Il sole c'è, caldo, afoso, una cappa antipatica di calore. Sai che non sarà così per molto ancora; la giornata farà il suo corso e resterà attorno solo il riflesso azzurrino della televisione.
Azzurro come le maglie dei giocatori dell'Italia contro le maglie bianche degli avversari.
Io mi siedo sul divano, osservo gli spalti gremiti, tantissimi tifosi, bandiere, colori, cori.
E il Presidente della Repubblica in tribuna, serio ma tifoso e sul prato i calciatori, tesi, pronti. Io guardo l'arbitro, posa il pallone sul dischetto di gesso a centrocampo, porta il fischietto alla bocca, si parte.

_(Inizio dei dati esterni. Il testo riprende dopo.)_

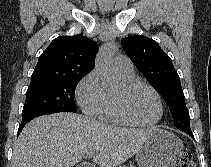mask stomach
<instances>
[{
	"label": "stomach",
	"instance_id": "1",
	"mask_svg": "<svg viewBox=\"0 0 211 167\" xmlns=\"http://www.w3.org/2000/svg\"><path fill=\"white\" fill-rule=\"evenodd\" d=\"M183 149V143L176 135L155 128L136 153L138 167H174Z\"/></svg>",
	"mask_w": 211,
	"mask_h": 167
}]
</instances>
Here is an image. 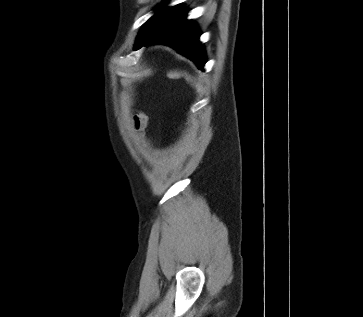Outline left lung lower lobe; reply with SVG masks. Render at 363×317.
I'll return each mask as SVG.
<instances>
[{
  "label": "left lung lower lobe",
  "instance_id": "left-lung-lower-lobe-1",
  "mask_svg": "<svg viewBox=\"0 0 363 317\" xmlns=\"http://www.w3.org/2000/svg\"><path fill=\"white\" fill-rule=\"evenodd\" d=\"M186 15L187 12L178 5L160 10L137 40L136 49L149 43L170 45L202 69L206 60L204 49L198 41L200 32L191 20H186Z\"/></svg>",
  "mask_w": 363,
  "mask_h": 317
}]
</instances>
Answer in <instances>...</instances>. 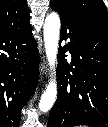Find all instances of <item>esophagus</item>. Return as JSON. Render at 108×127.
Listing matches in <instances>:
<instances>
[{
  "instance_id": "obj_1",
  "label": "esophagus",
  "mask_w": 108,
  "mask_h": 127,
  "mask_svg": "<svg viewBox=\"0 0 108 127\" xmlns=\"http://www.w3.org/2000/svg\"><path fill=\"white\" fill-rule=\"evenodd\" d=\"M40 70H41V73L44 75L47 73L48 71V68H47V64L45 61H43L40 65Z\"/></svg>"
}]
</instances>
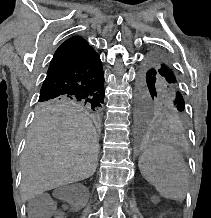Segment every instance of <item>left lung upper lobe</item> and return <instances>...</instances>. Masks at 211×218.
Instances as JSON below:
<instances>
[{
    "instance_id": "obj_1",
    "label": "left lung upper lobe",
    "mask_w": 211,
    "mask_h": 218,
    "mask_svg": "<svg viewBox=\"0 0 211 218\" xmlns=\"http://www.w3.org/2000/svg\"><path fill=\"white\" fill-rule=\"evenodd\" d=\"M141 80V125L159 124L182 129L185 124V103L180 92L181 85L162 54L157 51L147 54Z\"/></svg>"
}]
</instances>
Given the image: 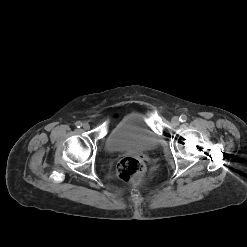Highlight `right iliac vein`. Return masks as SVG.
I'll list each match as a JSON object with an SVG mask.
<instances>
[{
	"mask_svg": "<svg viewBox=\"0 0 247 247\" xmlns=\"http://www.w3.org/2000/svg\"><path fill=\"white\" fill-rule=\"evenodd\" d=\"M83 129L84 130H89L90 129V125L88 123H84L83 124Z\"/></svg>",
	"mask_w": 247,
	"mask_h": 247,
	"instance_id": "right-iliac-vein-1",
	"label": "right iliac vein"
}]
</instances>
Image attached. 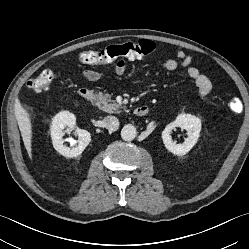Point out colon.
Here are the masks:
<instances>
[{
  "mask_svg": "<svg viewBox=\"0 0 249 249\" xmlns=\"http://www.w3.org/2000/svg\"><path fill=\"white\" fill-rule=\"evenodd\" d=\"M155 43L142 39L118 45H111L101 51H82L78 55L80 62L85 64H108L117 59H139L150 55L155 50ZM56 77V71L47 69L28 82V86L35 92L47 91ZM227 110L231 114L242 111V103L237 96H231L227 102Z\"/></svg>",
  "mask_w": 249,
  "mask_h": 249,
  "instance_id": "5ec220e1",
  "label": "colon"
}]
</instances>
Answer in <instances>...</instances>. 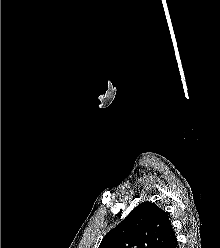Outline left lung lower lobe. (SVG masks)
Here are the masks:
<instances>
[{
	"label": "left lung lower lobe",
	"instance_id": "left-lung-lower-lobe-1",
	"mask_svg": "<svg viewBox=\"0 0 220 248\" xmlns=\"http://www.w3.org/2000/svg\"><path fill=\"white\" fill-rule=\"evenodd\" d=\"M166 248H179L178 247V242H177V239H176V236H174L170 242L168 243V245L166 246Z\"/></svg>",
	"mask_w": 220,
	"mask_h": 248
}]
</instances>
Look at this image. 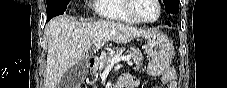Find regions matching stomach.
I'll use <instances>...</instances> for the list:
<instances>
[{
    "instance_id": "obj_1",
    "label": "stomach",
    "mask_w": 227,
    "mask_h": 88,
    "mask_svg": "<svg viewBox=\"0 0 227 88\" xmlns=\"http://www.w3.org/2000/svg\"><path fill=\"white\" fill-rule=\"evenodd\" d=\"M146 53L151 57L148 71L152 75H160L169 67L174 53L173 42L167 35L154 31L147 37Z\"/></svg>"
}]
</instances>
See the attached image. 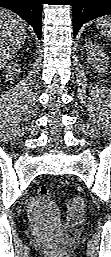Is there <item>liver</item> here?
Wrapping results in <instances>:
<instances>
[{"instance_id":"liver-1","label":"liver","mask_w":111,"mask_h":257,"mask_svg":"<svg viewBox=\"0 0 111 257\" xmlns=\"http://www.w3.org/2000/svg\"><path fill=\"white\" fill-rule=\"evenodd\" d=\"M27 37L26 23L7 9L0 11V66L3 67L21 49Z\"/></svg>"}]
</instances>
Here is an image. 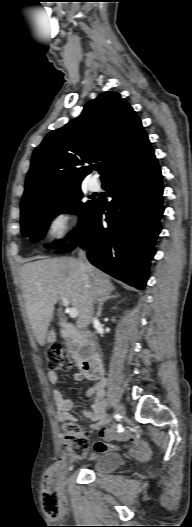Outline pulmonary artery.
Returning a JSON list of instances; mask_svg holds the SVG:
<instances>
[{
	"label": "pulmonary artery",
	"mask_w": 192,
	"mask_h": 527,
	"mask_svg": "<svg viewBox=\"0 0 192 527\" xmlns=\"http://www.w3.org/2000/svg\"><path fill=\"white\" fill-rule=\"evenodd\" d=\"M87 187L90 191H96L98 188H99V185L97 183L96 180L94 179H91L88 183H87Z\"/></svg>",
	"instance_id": "1"
}]
</instances>
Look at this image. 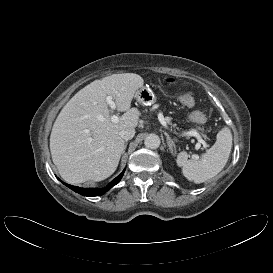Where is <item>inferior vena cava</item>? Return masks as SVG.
<instances>
[{"instance_id":"inferior-vena-cava-1","label":"inferior vena cava","mask_w":273,"mask_h":273,"mask_svg":"<svg viewBox=\"0 0 273 273\" xmlns=\"http://www.w3.org/2000/svg\"><path fill=\"white\" fill-rule=\"evenodd\" d=\"M119 135L121 136L122 139L124 140H130L134 137L135 135V129H125L120 131Z\"/></svg>"}]
</instances>
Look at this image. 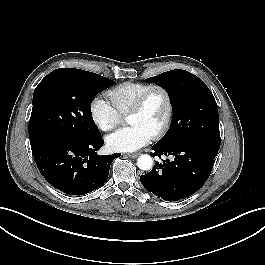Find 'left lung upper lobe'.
Listing matches in <instances>:
<instances>
[{
  "label": "left lung upper lobe",
  "instance_id": "5c2ea615",
  "mask_svg": "<svg viewBox=\"0 0 265 265\" xmlns=\"http://www.w3.org/2000/svg\"><path fill=\"white\" fill-rule=\"evenodd\" d=\"M145 81L166 89L174 108L170 128L157 144L170 145L195 140L220 148L217 104L213 94L200 78L177 69Z\"/></svg>",
  "mask_w": 265,
  "mask_h": 265
}]
</instances>
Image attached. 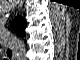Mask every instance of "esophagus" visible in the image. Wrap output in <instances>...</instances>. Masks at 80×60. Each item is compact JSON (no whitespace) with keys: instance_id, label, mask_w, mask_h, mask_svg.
<instances>
[{"instance_id":"esophagus-1","label":"esophagus","mask_w":80,"mask_h":60,"mask_svg":"<svg viewBox=\"0 0 80 60\" xmlns=\"http://www.w3.org/2000/svg\"><path fill=\"white\" fill-rule=\"evenodd\" d=\"M10 50H11V52H12V58L14 57V54H15V52H14V50H13V48L12 47H10Z\"/></svg>"}]
</instances>
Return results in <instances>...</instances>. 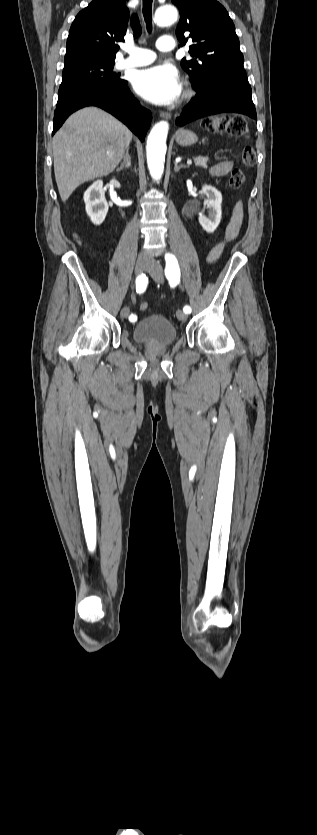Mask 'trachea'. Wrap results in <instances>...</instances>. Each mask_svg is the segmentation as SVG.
I'll use <instances>...</instances> for the list:
<instances>
[{
    "label": "trachea",
    "instance_id": "1",
    "mask_svg": "<svg viewBox=\"0 0 317 835\" xmlns=\"http://www.w3.org/2000/svg\"><path fill=\"white\" fill-rule=\"evenodd\" d=\"M152 2L153 0H143V15L148 32L152 30Z\"/></svg>",
    "mask_w": 317,
    "mask_h": 835
}]
</instances>
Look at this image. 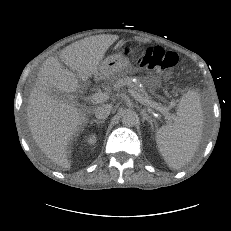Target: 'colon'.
Returning a JSON list of instances; mask_svg holds the SVG:
<instances>
[{"mask_svg": "<svg viewBox=\"0 0 231 231\" xmlns=\"http://www.w3.org/2000/svg\"><path fill=\"white\" fill-rule=\"evenodd\" d=\"M125 54L135 60L139 66L159 71H169L178 61V57L174 52L165 51L159 46L148 47L140 52L126 48Z\"/></svg>", "mask_w": 231, "mask_h": 231, "instance_id": "1", "label": "colon"}]
</instances>
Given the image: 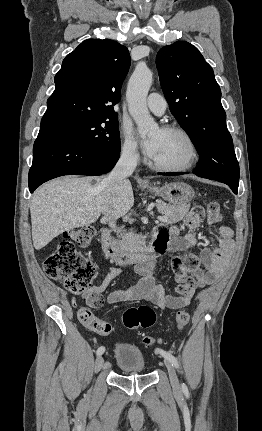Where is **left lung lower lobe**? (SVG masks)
<instances>
[{
	"instance_id": "left-lung-lower-lobe-1",
	"label": "left lung lower lobe",
	"mask_w": 262,
	"mask_h": 431,
	"mask_svg": "<svg viewBox=\"0 0 262 431\" xmlns=\"http://www.w3.org/2000/svg\"><path fill=\"white\" fill-rule=\"evenodd\" d=\"M194 174H196L197 176H199L196 172H193ZM160 175H168V176H172V175H181L183 173H159ZM201 177V176H200ZM228 186L232 189V191L237 194L238 191V185H234V184H228Z\"/></svg>"
}]
</instances>
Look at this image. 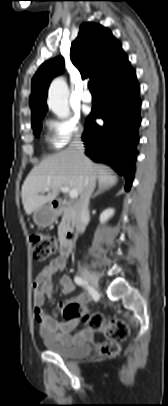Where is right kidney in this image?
Masks as SVG:
<instances>
[{
	"mask_svg": "<svg viewBox=\"0 0 168 406\" xmlns=\"http://www.w3.org/2000/svg\"><path fill=\"white\" fill-rule=\"evenodd\" d=\"M114 214V210L112 208L104 210L100 215V222L105 223L110 217Z\"/></svg>",
	"mask_w": 168,
	"mask_h": 406,
	"instance_id": "obj_1",
	"label": "right kidney"
}]
</instances>
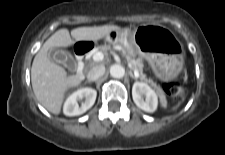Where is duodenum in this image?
Returning a JSON list of instances; mask_svg holds the SVG:
<instances>
[{"mask_svg": "<svg viewBox=\"0 0 225 155\" xmlns=\"http://www.w3.org/2000/svg\"><path fill=\"white\" fill-rule=\"evenodd\" d=\"M90 50H91V46L88 45L87 43H78L75 46V54H76V59H77V70H78V74L80 76L82 75V71H83V67H84V59Z\"/></svg>", "mask_w": 225, "mask_h": 155, "instance_id": "duodenum-1", "label": "duodenum"}]
</instances>
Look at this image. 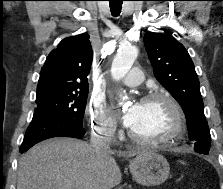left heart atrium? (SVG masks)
<instances>
[{"instance_id": "left-heart-atrium-1", "label": "left heart atrium", "mask_w": 223, "mask_h": 189, "mask_svg": "<svg viewBox=\"0 0 223 189\" xmlns=\"http://www.w3.org/2000/svg\"><path fill=\"white\" fill-rule=\"evenodd\" d=\"M140 115V103L134 104L123 116L122 122L126 127L131 128Z\"/></svg>"}]
</instances>
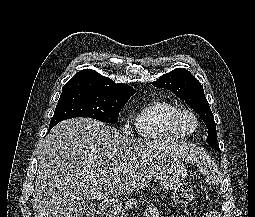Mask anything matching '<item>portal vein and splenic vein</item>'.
<instances>
[{
  "label": "portal vein and splenic vein",
  "instance_id": "portal-vein-and-splenic-vein-1",
  "mask_svg": "<svg viewBox=\"0 0 255 217\" xmlns=\"http://www.w3.org/2000/svg\"><path fill=\"white\" fill-rule=\"evenodd\" d=\"M114 172L116 173V172H118V171L115 169Z\"/></svg>",
  "mask_w": 255,
  "mask_h": 217
}]
</instances>
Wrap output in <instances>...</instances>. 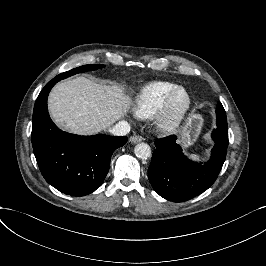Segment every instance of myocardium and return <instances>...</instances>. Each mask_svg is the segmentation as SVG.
<instances>
[{
	"instance_id": "myocardium-1",
	"label": "myocardium",
	"mask_w": 266,
	"mask_h": 266,
	"mask_svg": "<svg viewBox=\"0 0 266 266\" xmlns=\"http://www.w3.org/2000/svg\"><path fill=\"white\" fill-rule=\"evenodd\" d=\"M183 91L187 97V106L182 114L174 118L171 113L172 103L176 95ZM194 107V100L190 90L185 86L175 88L162 102L159 109L153 115V126L155 130L163 135H172L176 133L188 120Z\"/></svg>"
}]
</instances>
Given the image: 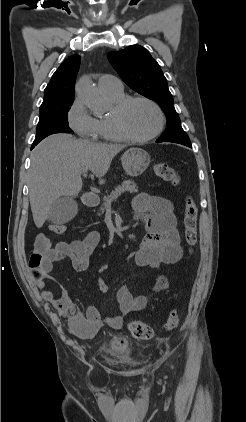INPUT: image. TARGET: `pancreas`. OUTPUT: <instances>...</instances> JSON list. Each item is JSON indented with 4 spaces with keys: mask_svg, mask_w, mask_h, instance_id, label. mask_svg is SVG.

Adesso non ascolto nessuno, madre, padre o figli che siano; per novanta, centoventi minuti o centoventi minuti più rigori. Servirà il tempo che la gara e i calciatori riterranno indispensabile a terminare l'incontro. Potrei vincere, potrei perdere, di certo questa seconda parte sarebbe più dolorosa (è successo, succederà) e dovrò illustrarne nel caso l'aspetto positivo a mio figlio, un passo oltre l'essere tifoso. 
Seduto sul divano mi agito, guardo fisso lo schermo, escono le peggiori esclamazioni popolari. Passo in svantaggio subito, impreco, impreca mio figlio, sbagliamo anche un rigore, imprechiamo tutti, anche mio padre.
Volti tesi sugli spalti, fischi, pioggia, caldo. Il Presidente batte le mani, stringe i pugni e la pipa. Si deve andare avanti; si pareggia, si passa in vantaggio, guardo la bandiera, mio figlio guarda me, io guardo mio padre, tutti indirizziamo lo sguardo allo schermo televisivo.
Tre volti tesi illuminati dal riflesso di catodici e pixel.
Fuori dalle finestre il mondo che tifa è diventato una protuberanza del tifo sugli spalti. Il sole è lontano ormai, si prepara al domani. I minuti passano, le reti si segnano, si sprecano, si impreca e si incita in egual misura.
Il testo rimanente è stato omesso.